Kirsanov Kirill, Fetisov Timur, Antoshina Elena, Trukhanova Lubov, Gor'kova Tatiana, Vlasova Olga, Khitrovo Irina, Lesovaya Ekaterina, Kulbachevskaya Nataliya, Shcherbakova Tatiana, Belitsky Gennady, Yakubovskaya Marianna, Švedas Vytas, Nilov Dmitry
Blokhin Cancer Research Center, Moscow, Russia.
Peoples' Friendship University of Russia, Moscow, Russia.
Front Pharmacol. 2022 Jul 6;13:842316. doi: 10.3389/fphar.2022.842316. eCollection 2022.
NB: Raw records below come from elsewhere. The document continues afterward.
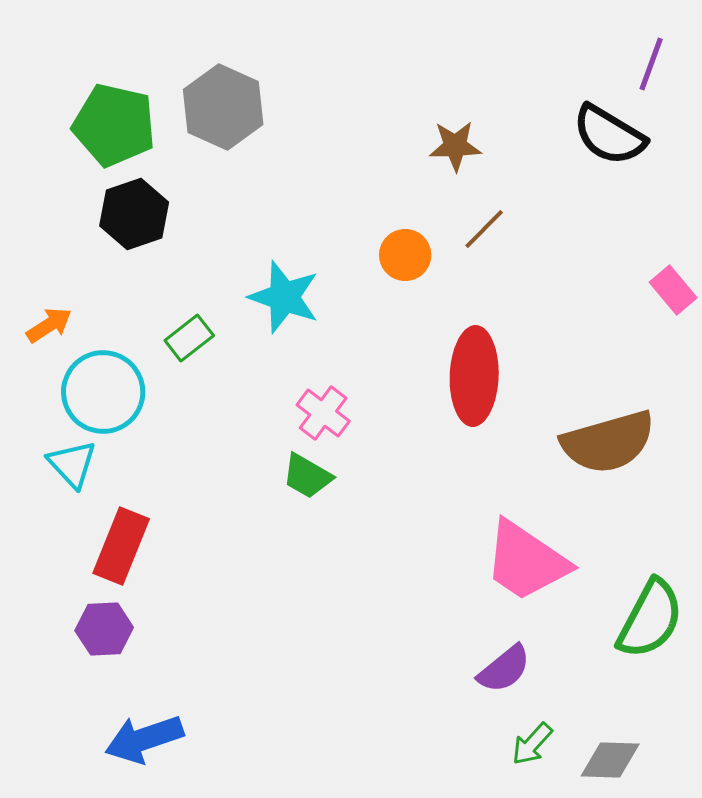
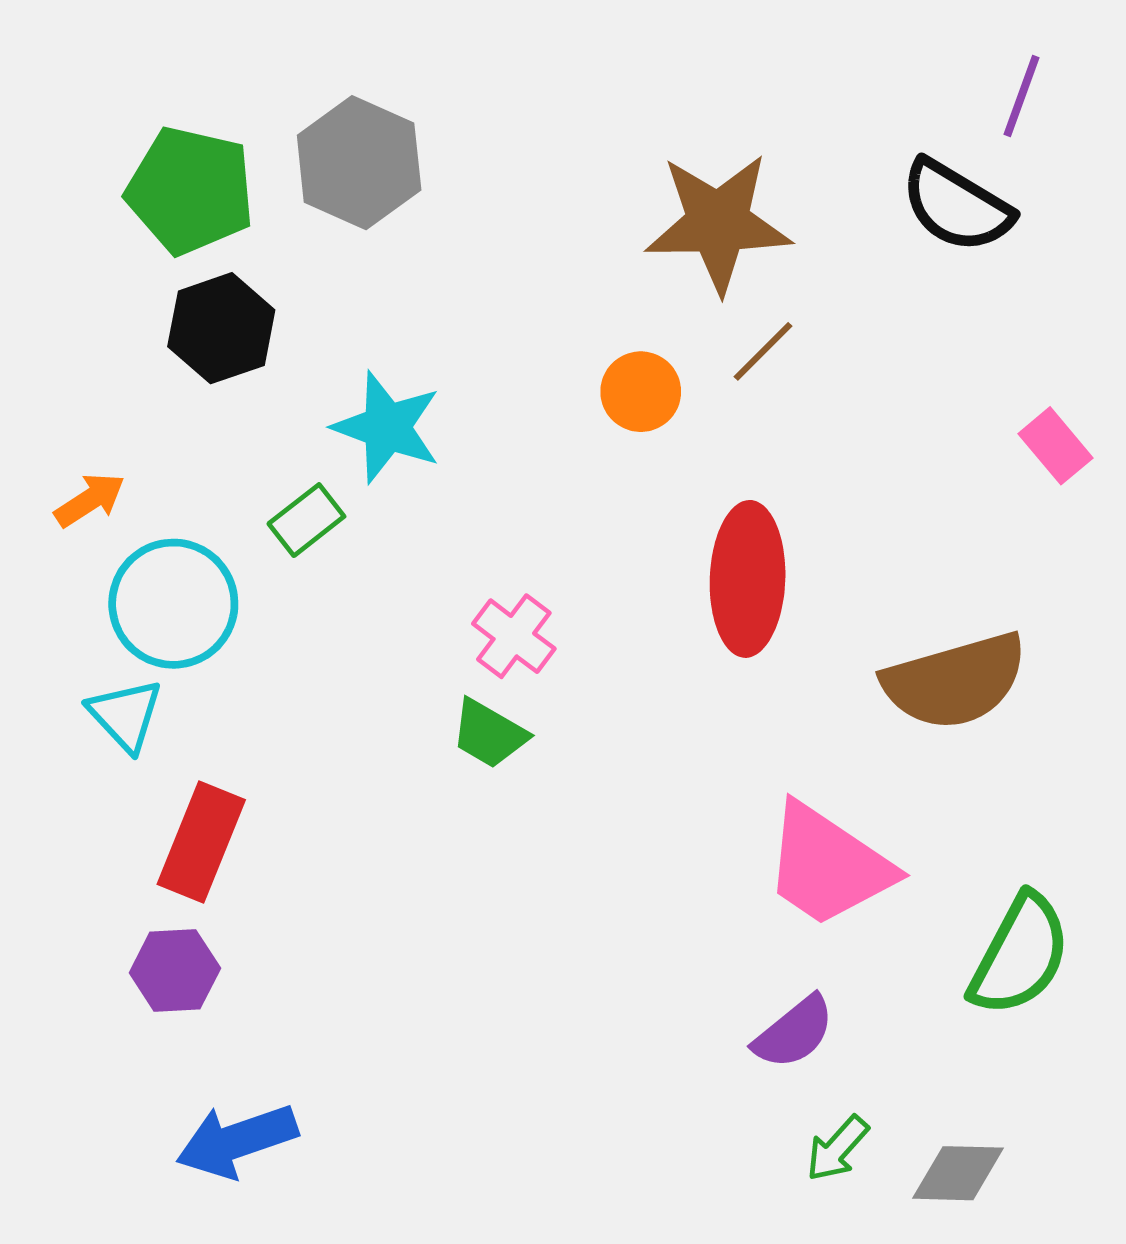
brown star: (455, 146) -> (718, 223), size x1.8
cyan star: (284, 297) -> (387, 427), moved

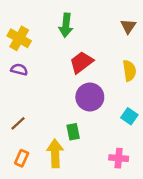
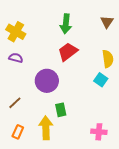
green arrow: (66, 25) -> (66, 24), moved
purple circle: (90, 97) -> (47, 81), moved
cyan square: (129, 116) -> (101, 80), moved

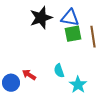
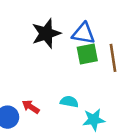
cyan semicircle: (59, 71) -> (69, 102), turned 120
cyan star: (78, 85) -> (94, 120), turned 30

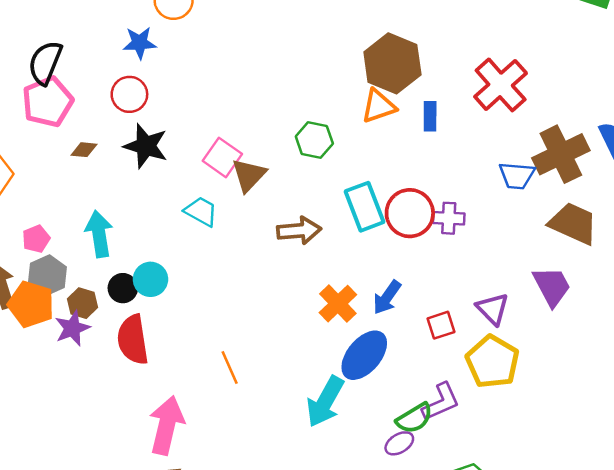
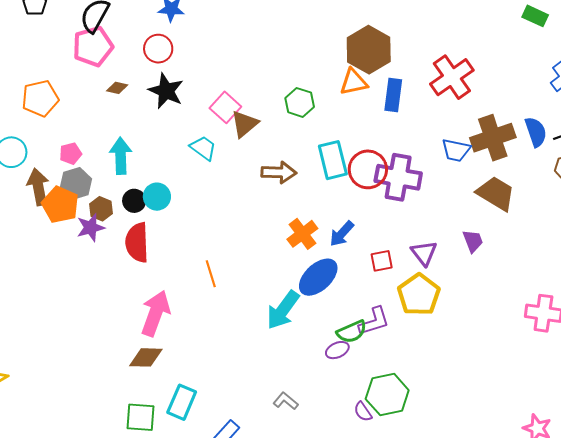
blue rectangle: (430, 116) -> (393, 95), size x1.4
purple cross: (449, 218) -> (398, 177), size x1.8
purple trapezoid: (552, 286) -> (473, 241), size x0.7

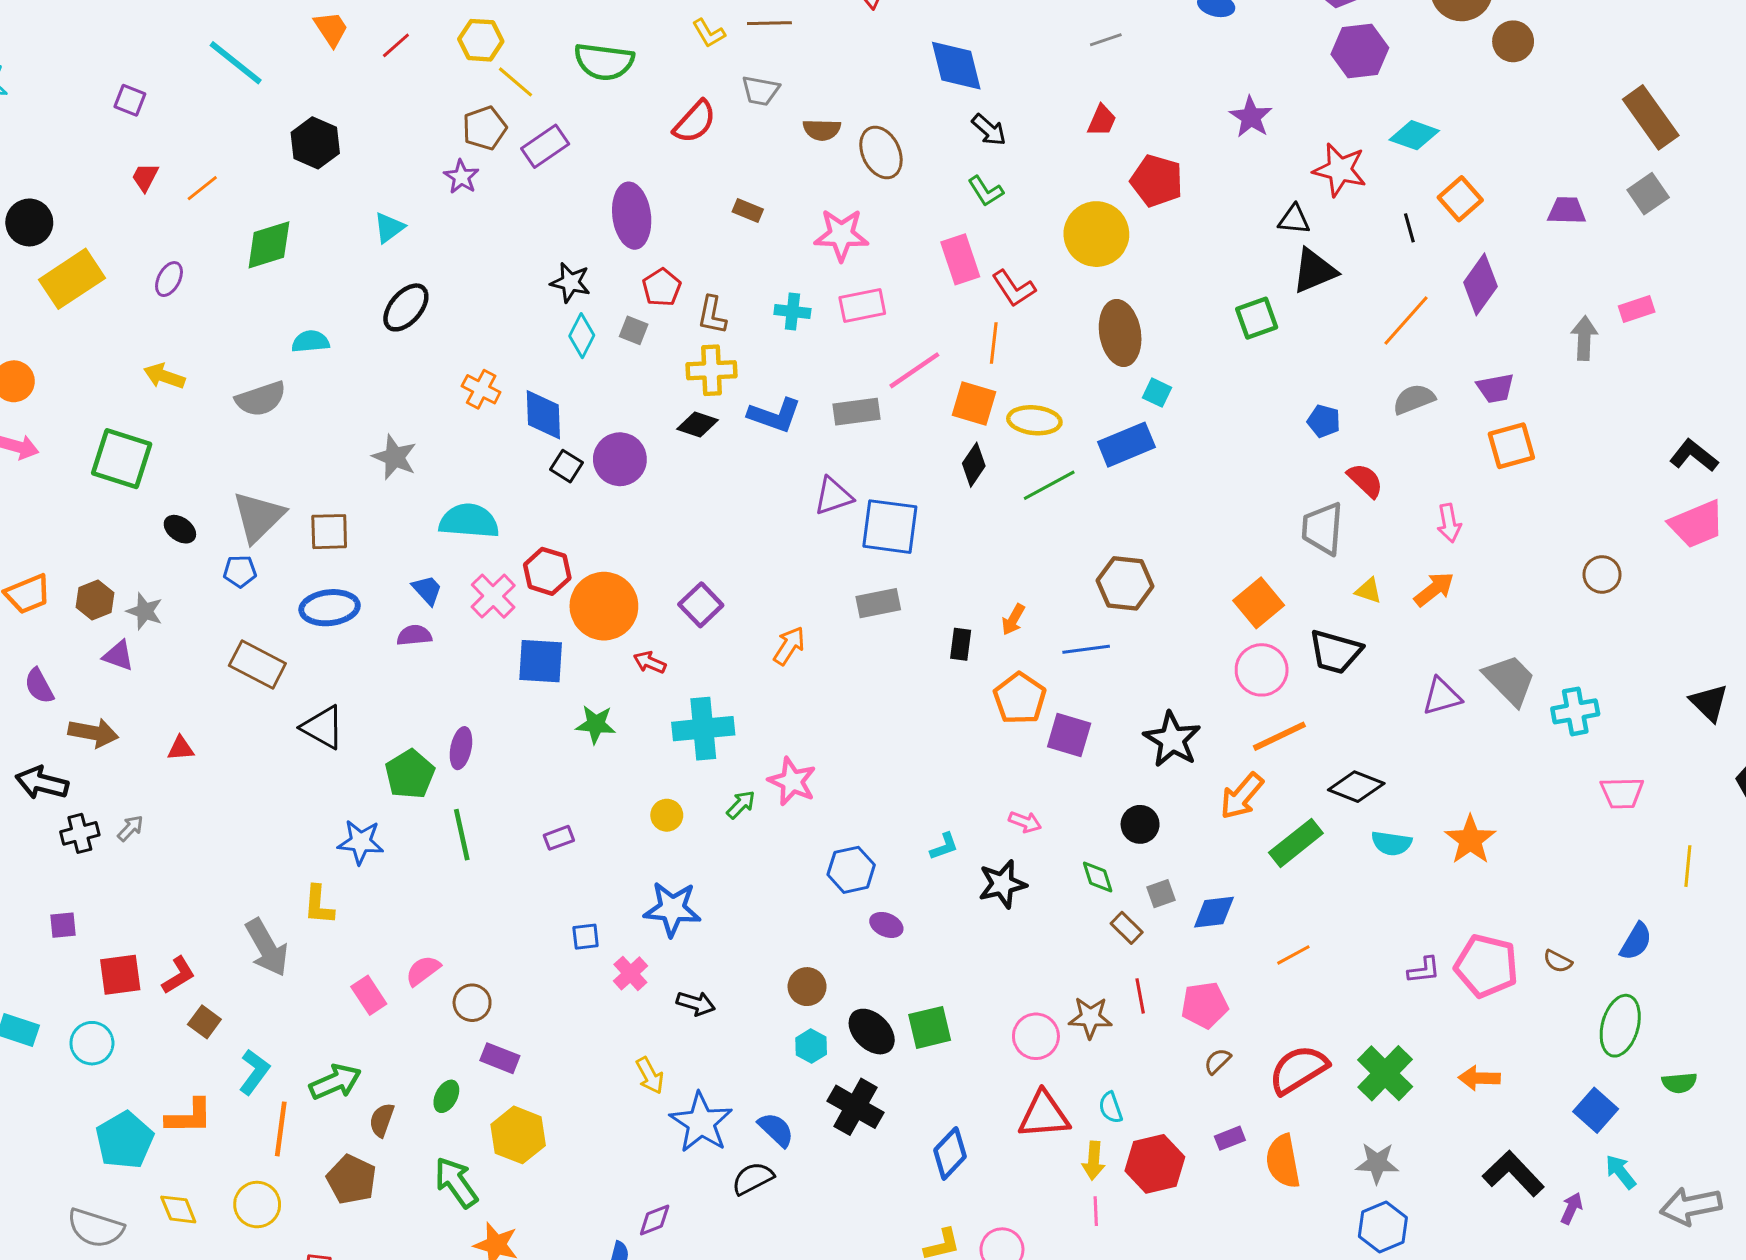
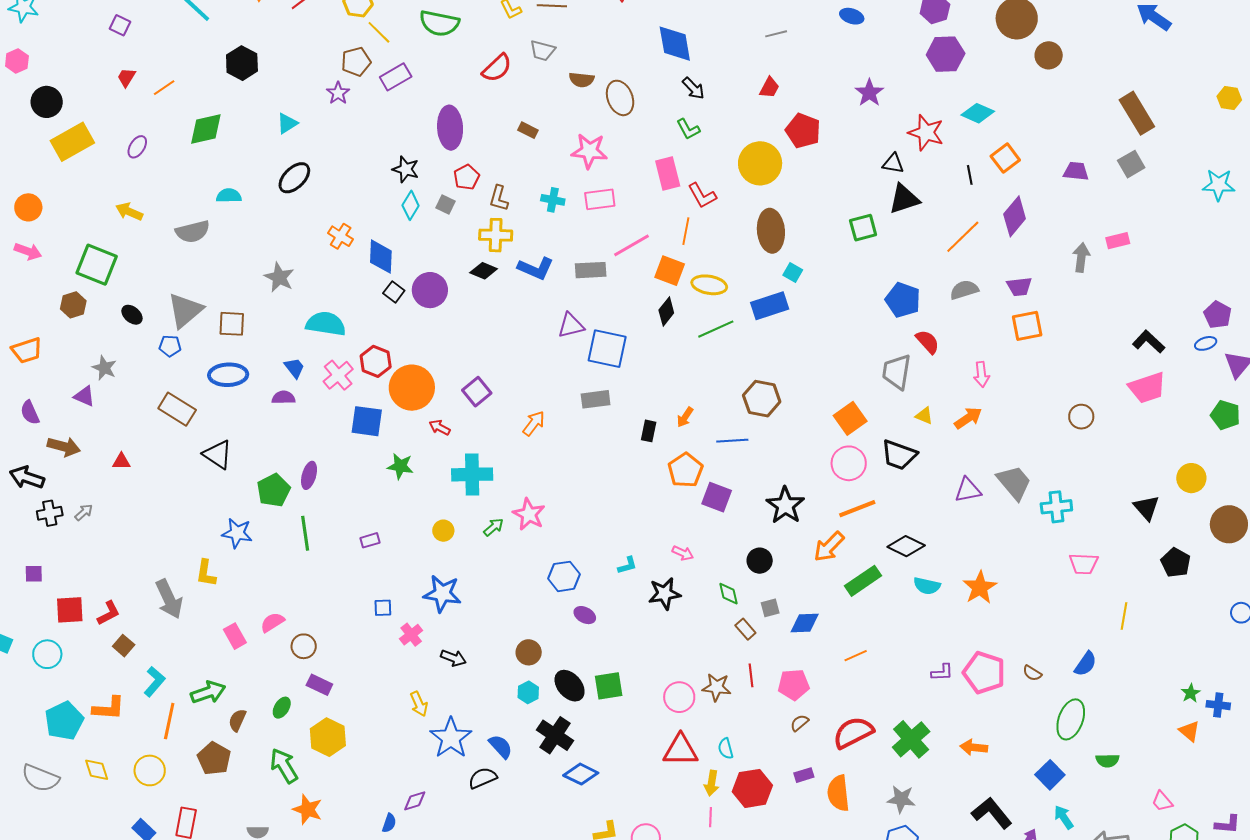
blue pentagon: (1324, 421) -> (903, 300), size x1.6
brown hexagon: (95, 600) -> (73, 305), moved
blue diamond: (950, 1153) -> (581, 774), moved, turned 68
7-Methylguanine (7-MG) competitively inhibits the DNA repair enzyme poly(ADP-ribose) polymerase (PARP) and RNA-modifying enzyme tRNA-guanine transglycosylase (TGT) and represents a potential anticancer drug candidate. Furthermore, as a natural compound, it could escape the serious side effects characteristic for approved synthetic PARP inhibitors. Here we present a comprehensive study of toxicological and carcinogenic properties of 7-MG. It was demonstrated that 7-MG does not induce mutations or structural chromosomal abnormalities, and has no blastomogenic activity. A treatment regimen with 7-MG has been established in mice (50 mg/kg per os, 3 times per week), exerting no adverse effects or changes in morphology. Preliminary data on the 7-MG anticancer activity obtained on transplantable tumor models support our conclusions that 7-MG can become a promising new component of chemotherapy.
7-甲基鸟嘌呤(7-MG)竞争性抑制DNA修复酶聚(ADP-核糖)聚合酶(PARP)和RNA修饰酶tRNA-鸟嘌呤转糖基酶(TGT),是一种潜在的抗癌药物候选物。此外,作为一种天然化合物,它可以避免已获批的合成PARP抑制剂所具有的严重副作用。在此,我们对7-MG的毒理学和致癌特性进行了全面研究。结果表明,7-MG不会诱导突变或染色体结构异常,也没有致瘤活性。已在小鼠中确定了7-MG的治疗方案(口服50 mg/kg,每周3次),未产生不良反应或形态变化。在可移植肿瘤模型上获得的关于7-MG抗癌活性的初步数据支持了我们的结论,即7-MG有望成为化疗的新成分。